▶ **YOUR ASSIGNMENT**
Repeat exactly the lines that run from the start of the records below to the line with "ZDNet India", including both of those lines but not the pictures.

<<<<

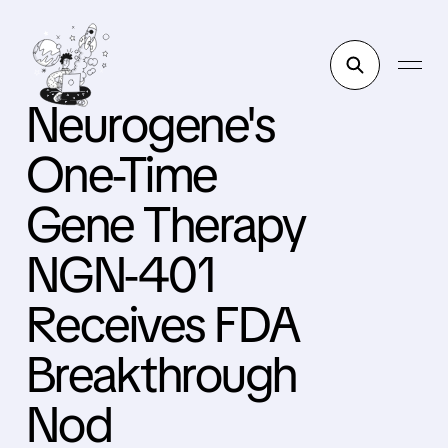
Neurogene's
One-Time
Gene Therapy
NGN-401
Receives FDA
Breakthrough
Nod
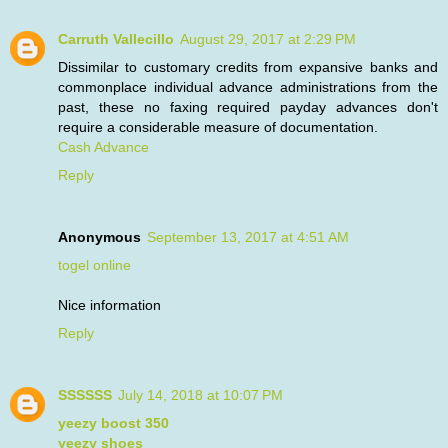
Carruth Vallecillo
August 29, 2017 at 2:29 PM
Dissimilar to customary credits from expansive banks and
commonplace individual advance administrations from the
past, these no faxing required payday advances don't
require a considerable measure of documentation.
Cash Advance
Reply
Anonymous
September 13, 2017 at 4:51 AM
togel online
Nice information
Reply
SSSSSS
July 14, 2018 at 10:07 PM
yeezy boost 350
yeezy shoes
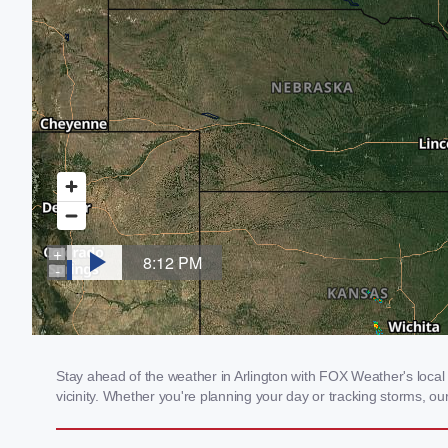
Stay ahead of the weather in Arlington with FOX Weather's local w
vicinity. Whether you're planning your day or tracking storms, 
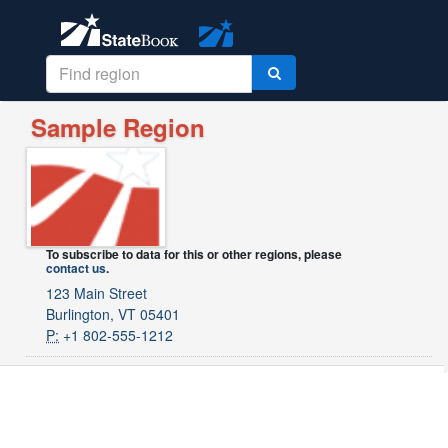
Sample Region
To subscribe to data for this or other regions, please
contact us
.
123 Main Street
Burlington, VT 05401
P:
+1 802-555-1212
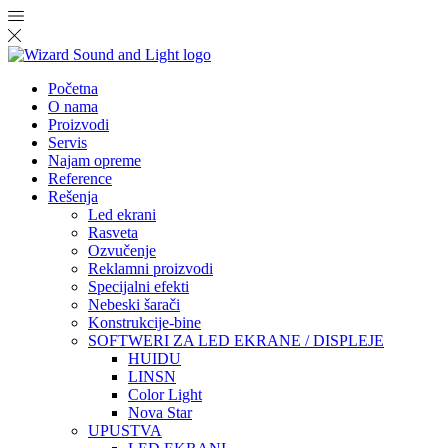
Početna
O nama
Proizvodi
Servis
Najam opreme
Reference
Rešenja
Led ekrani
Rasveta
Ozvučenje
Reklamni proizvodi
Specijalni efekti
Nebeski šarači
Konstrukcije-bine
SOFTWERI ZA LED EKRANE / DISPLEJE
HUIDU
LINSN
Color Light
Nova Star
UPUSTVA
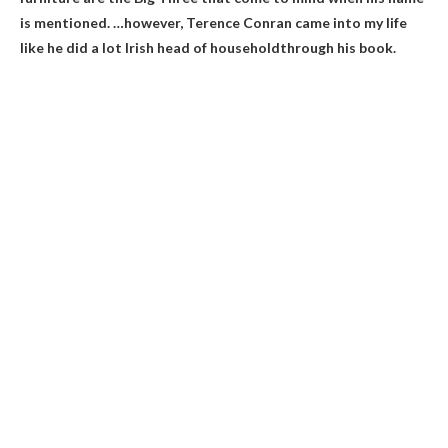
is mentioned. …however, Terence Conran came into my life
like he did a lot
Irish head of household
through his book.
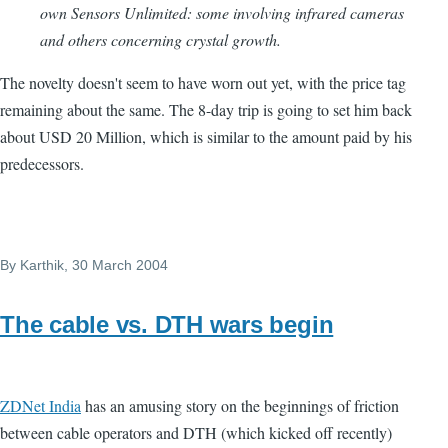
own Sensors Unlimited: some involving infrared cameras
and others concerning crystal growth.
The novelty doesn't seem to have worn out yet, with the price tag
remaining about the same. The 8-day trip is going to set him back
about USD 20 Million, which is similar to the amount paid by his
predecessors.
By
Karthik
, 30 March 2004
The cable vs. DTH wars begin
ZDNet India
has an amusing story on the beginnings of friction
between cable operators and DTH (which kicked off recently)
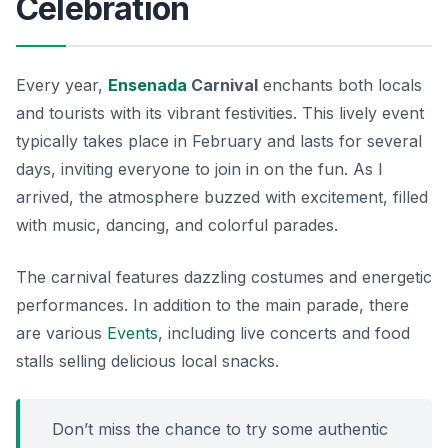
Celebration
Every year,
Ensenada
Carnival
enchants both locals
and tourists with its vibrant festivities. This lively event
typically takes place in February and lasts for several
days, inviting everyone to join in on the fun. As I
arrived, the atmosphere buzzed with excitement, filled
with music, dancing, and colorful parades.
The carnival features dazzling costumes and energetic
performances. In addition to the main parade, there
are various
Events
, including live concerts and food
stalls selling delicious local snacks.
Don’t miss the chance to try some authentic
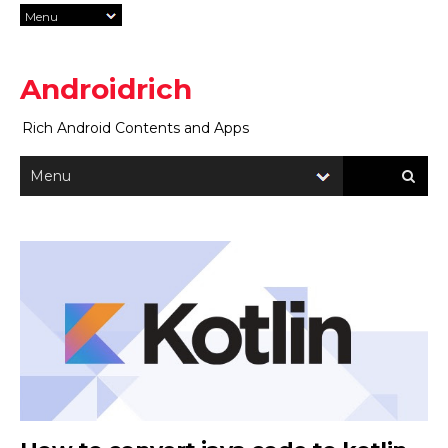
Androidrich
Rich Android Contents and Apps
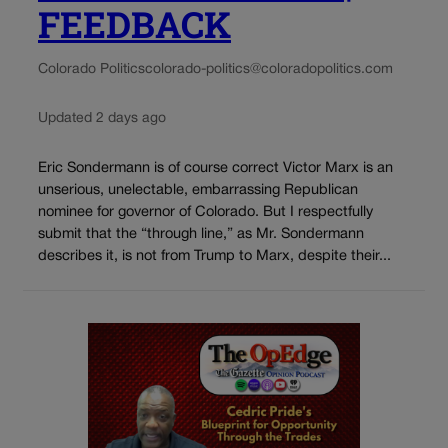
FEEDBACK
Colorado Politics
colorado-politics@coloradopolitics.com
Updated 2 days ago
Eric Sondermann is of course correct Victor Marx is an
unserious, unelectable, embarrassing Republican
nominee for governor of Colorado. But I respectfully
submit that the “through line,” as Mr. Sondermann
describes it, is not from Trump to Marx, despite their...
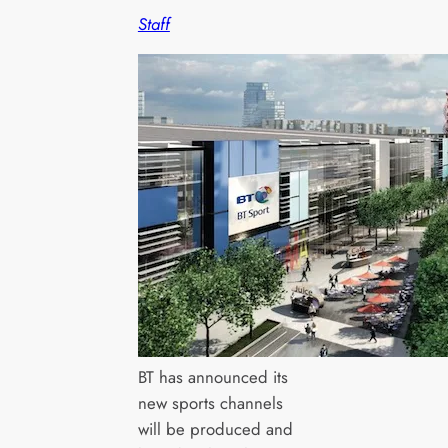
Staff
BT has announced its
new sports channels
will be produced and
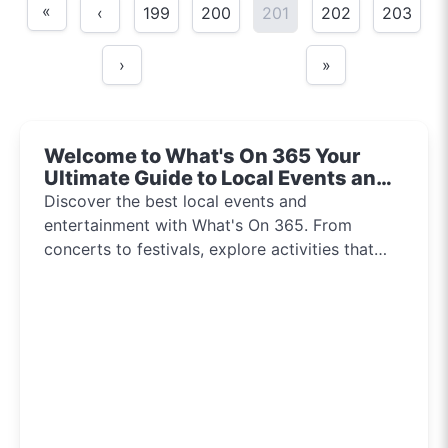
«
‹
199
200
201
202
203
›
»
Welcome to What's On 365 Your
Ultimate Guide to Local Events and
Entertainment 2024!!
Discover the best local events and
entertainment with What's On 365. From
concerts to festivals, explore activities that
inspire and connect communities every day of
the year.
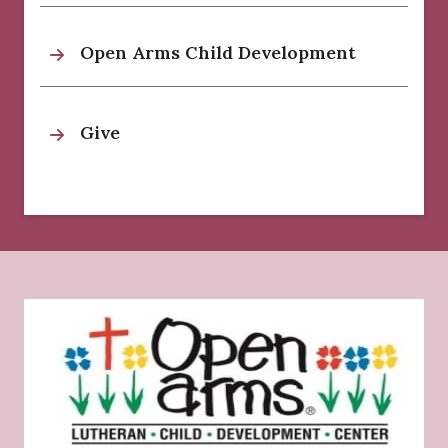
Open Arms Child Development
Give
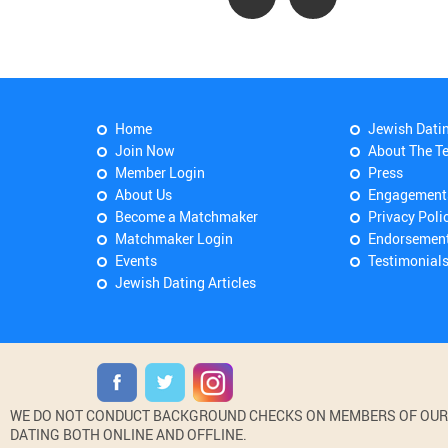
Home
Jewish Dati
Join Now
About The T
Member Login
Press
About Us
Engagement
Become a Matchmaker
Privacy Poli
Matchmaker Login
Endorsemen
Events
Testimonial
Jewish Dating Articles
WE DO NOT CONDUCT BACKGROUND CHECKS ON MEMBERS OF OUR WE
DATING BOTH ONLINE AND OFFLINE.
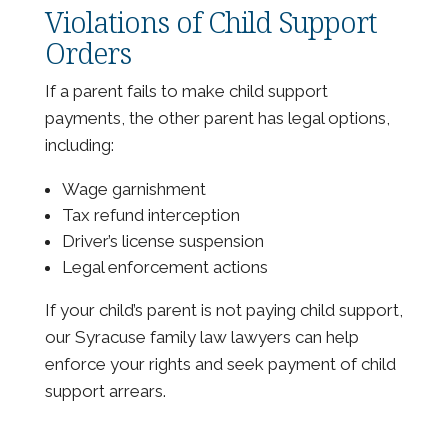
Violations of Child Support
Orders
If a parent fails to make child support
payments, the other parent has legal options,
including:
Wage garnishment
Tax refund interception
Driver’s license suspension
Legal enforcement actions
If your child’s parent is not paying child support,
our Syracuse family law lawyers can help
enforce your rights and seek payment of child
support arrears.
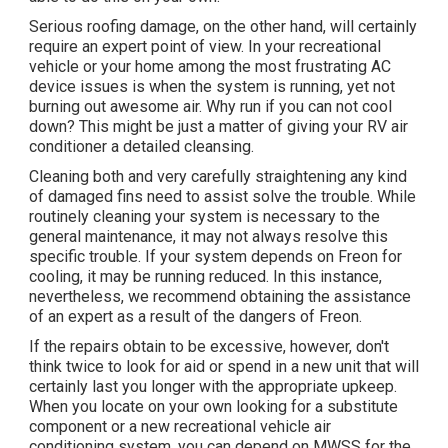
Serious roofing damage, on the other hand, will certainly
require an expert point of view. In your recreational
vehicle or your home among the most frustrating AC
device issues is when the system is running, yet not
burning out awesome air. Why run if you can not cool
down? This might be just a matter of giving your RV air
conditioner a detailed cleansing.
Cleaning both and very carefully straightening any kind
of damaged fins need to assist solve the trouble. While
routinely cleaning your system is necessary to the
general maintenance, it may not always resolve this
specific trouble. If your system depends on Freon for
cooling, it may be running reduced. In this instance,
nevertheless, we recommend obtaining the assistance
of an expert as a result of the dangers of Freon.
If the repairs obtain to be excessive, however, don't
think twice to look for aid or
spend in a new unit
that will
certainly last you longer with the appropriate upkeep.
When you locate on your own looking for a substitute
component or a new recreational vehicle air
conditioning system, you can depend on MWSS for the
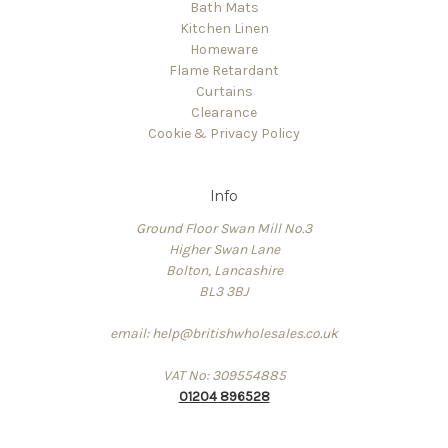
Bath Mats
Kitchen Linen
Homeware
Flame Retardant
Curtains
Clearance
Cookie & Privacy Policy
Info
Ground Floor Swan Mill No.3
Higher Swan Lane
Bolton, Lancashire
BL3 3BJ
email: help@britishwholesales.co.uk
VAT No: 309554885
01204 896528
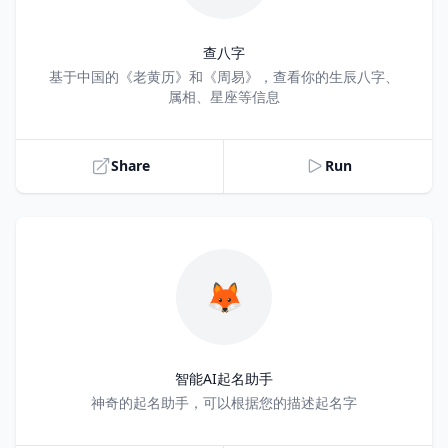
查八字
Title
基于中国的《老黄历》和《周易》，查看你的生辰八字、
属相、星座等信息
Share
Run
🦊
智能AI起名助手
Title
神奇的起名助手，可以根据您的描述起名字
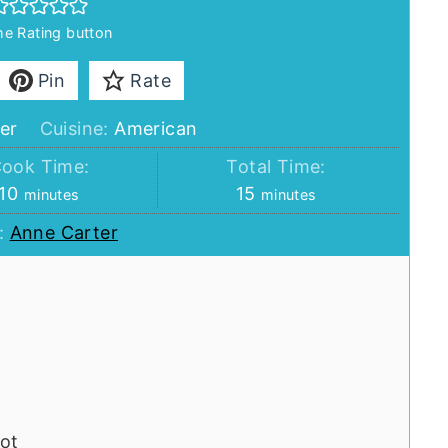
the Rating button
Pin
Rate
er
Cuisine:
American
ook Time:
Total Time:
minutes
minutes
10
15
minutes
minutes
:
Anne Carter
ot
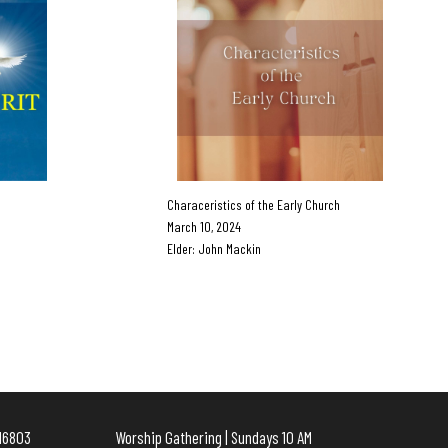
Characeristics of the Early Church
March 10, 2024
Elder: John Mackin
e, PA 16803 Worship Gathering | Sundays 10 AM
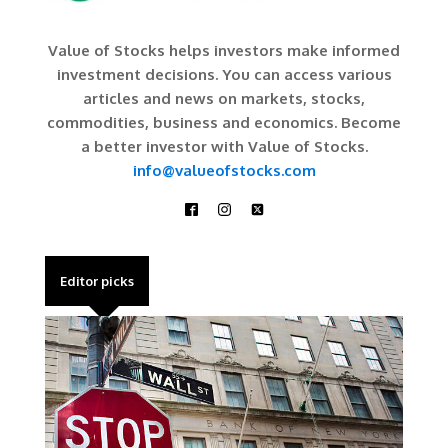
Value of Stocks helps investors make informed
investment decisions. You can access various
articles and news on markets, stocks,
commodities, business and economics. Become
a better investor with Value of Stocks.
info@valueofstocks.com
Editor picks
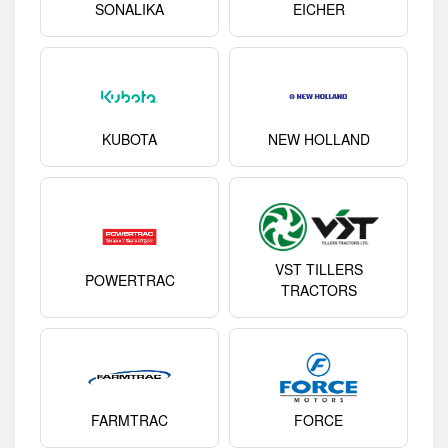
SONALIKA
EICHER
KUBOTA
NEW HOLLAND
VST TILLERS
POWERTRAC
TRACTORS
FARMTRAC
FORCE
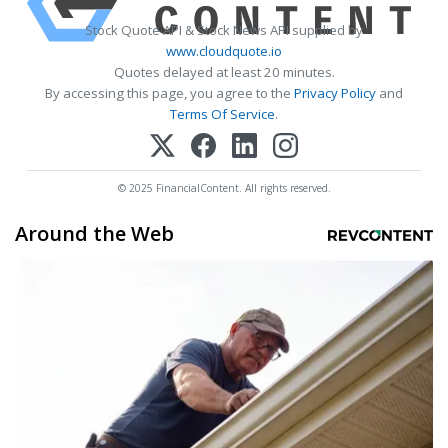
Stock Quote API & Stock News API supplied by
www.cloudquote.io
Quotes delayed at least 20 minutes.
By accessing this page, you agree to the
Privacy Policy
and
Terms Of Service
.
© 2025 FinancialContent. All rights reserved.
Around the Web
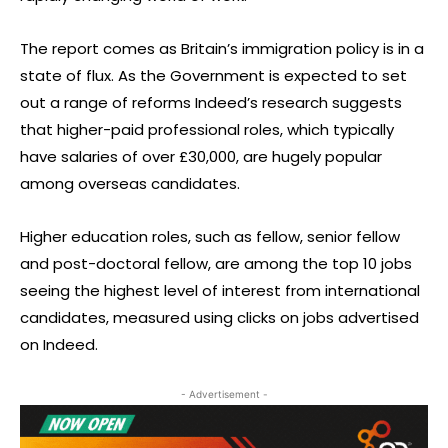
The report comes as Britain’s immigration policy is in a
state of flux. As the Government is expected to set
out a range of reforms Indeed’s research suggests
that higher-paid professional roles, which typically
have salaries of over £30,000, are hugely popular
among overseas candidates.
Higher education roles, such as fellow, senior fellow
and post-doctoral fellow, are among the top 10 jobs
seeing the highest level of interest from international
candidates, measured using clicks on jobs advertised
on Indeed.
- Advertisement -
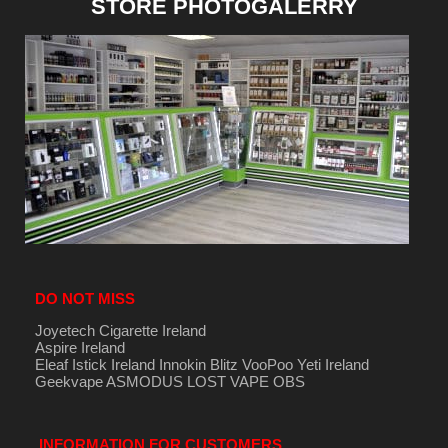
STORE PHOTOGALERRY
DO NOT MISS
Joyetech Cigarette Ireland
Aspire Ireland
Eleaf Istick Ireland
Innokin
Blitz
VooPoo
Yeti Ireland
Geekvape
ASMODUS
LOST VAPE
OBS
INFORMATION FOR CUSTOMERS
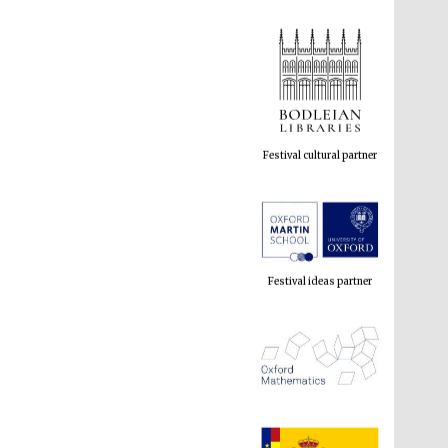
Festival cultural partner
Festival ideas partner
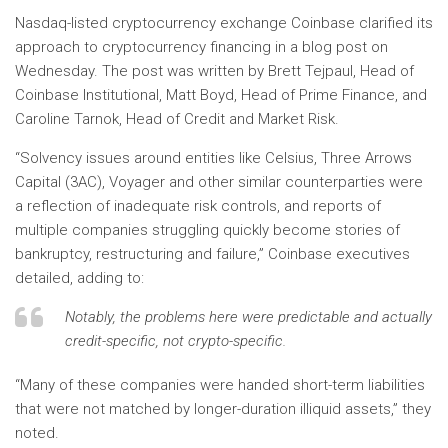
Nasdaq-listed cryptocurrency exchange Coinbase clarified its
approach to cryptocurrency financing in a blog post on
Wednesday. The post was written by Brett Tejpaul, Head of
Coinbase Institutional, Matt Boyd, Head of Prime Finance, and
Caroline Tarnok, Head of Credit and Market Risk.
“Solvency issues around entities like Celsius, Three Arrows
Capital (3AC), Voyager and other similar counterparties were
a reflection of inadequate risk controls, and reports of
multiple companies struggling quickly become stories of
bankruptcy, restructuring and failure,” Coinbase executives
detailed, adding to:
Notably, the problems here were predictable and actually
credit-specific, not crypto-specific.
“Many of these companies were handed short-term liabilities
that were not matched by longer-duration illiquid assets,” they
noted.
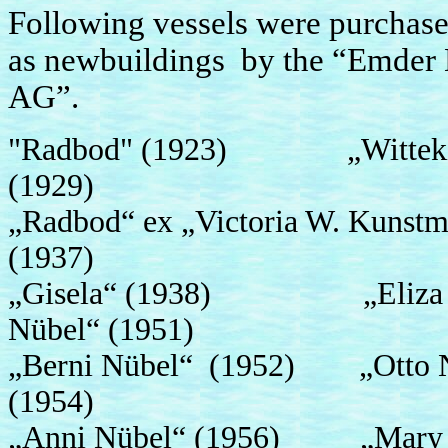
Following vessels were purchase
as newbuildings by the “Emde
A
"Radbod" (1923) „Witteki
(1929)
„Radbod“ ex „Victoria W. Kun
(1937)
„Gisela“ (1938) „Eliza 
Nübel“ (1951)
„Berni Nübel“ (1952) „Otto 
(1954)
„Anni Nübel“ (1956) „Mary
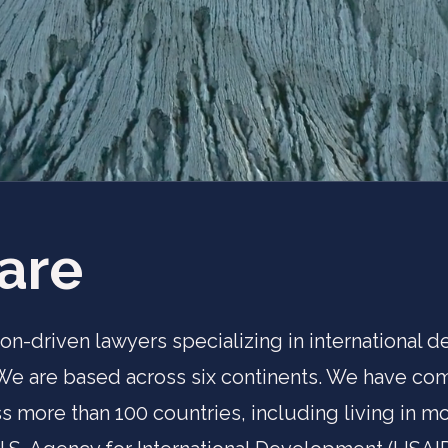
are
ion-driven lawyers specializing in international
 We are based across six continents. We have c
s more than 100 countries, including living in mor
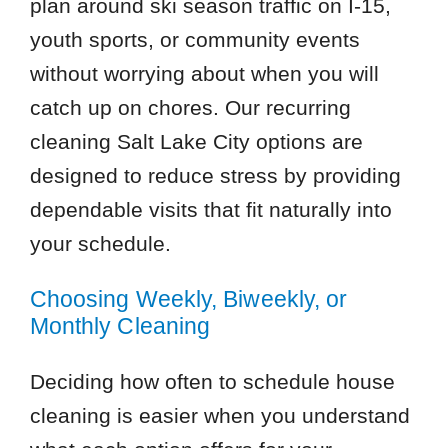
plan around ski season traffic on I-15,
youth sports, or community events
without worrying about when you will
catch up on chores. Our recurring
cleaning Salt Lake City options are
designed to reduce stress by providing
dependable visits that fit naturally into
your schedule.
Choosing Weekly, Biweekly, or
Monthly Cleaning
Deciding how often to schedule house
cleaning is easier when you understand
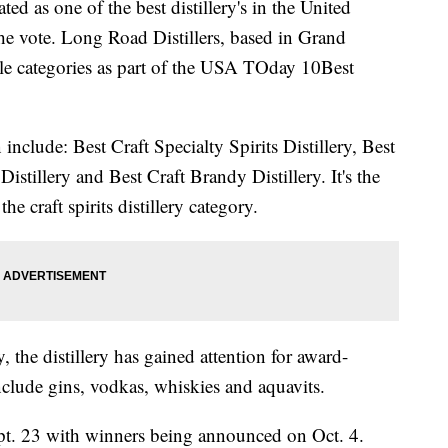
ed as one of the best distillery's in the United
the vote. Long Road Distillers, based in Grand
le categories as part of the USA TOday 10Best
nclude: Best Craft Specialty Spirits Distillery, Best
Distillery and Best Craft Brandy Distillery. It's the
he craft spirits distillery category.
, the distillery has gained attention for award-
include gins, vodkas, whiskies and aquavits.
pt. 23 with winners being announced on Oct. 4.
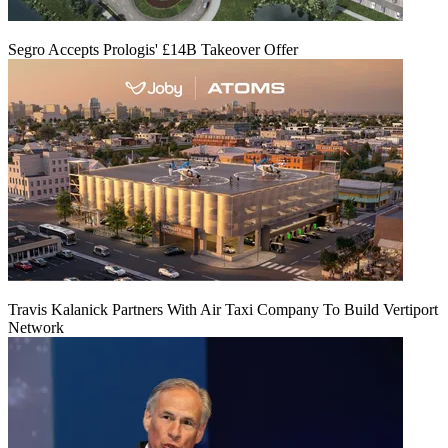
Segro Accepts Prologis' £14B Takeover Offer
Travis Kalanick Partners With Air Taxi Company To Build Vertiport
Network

>>>>

▶ **ANSWER BOX**
Neurogene's
One-Time
Gene Therapy
NGN-401
Receives FDA
Breakthrough
Nod
Carruth Vallecillo
August 29, 2017 at 2:29 PM
Dissimilar to customary credits from expansive banks and
commonplace individual advance administrations from the
past, these no faxing required payday advances don't
require a considerable measure of documentation.
Cash Advance
Reply
Anonymous
September 13, 2017 at 4:51 AM
togel online
Nice information
Reply
SSSSSS
July 14, 2018 at 10:07 PM
yeezy boost 350
yeezy shoes
Stay ahead of the weather in Arlington with FOX Weather's local w
vicinity. Whether you're planning your day or tracking storms, 
Sample Region
To subscribe to data for this or other regions, please
contact us
.
123 Main Street
Burlington, VT 05401
P:
+1 802-555-1212
Početna
O nama
Proizvodi
Servis
Najam opreme
Reference
Rešenja
Led ekrani
Rasveta
Ozvučenje
Reklamni proizvodi
Specijalni efekti
Nebeski šarači
Konstrukcije-bine
SOFTWERI ZA LED EKRANE / DISPLEJE
HUIDU
LINSN
Color Light
Nova Star
UPUSTVA
is mentioned. …however, Terence Conran came into my life
like he did a lot
Irish head of household
through his book.
own Sensors Unlimited: some involving infrared cameras
and others concerning crystal growth.
The novelty doesn't seem to have worn out yet, with the price tag
remaining about the same. The 8-day trip is going to set him back
about USD 20 Million, which is similar to the amount paid by his
predecessors.
By
Karthik
, 30 March 2004
The cable vs. DTH wars begin
ZDNet India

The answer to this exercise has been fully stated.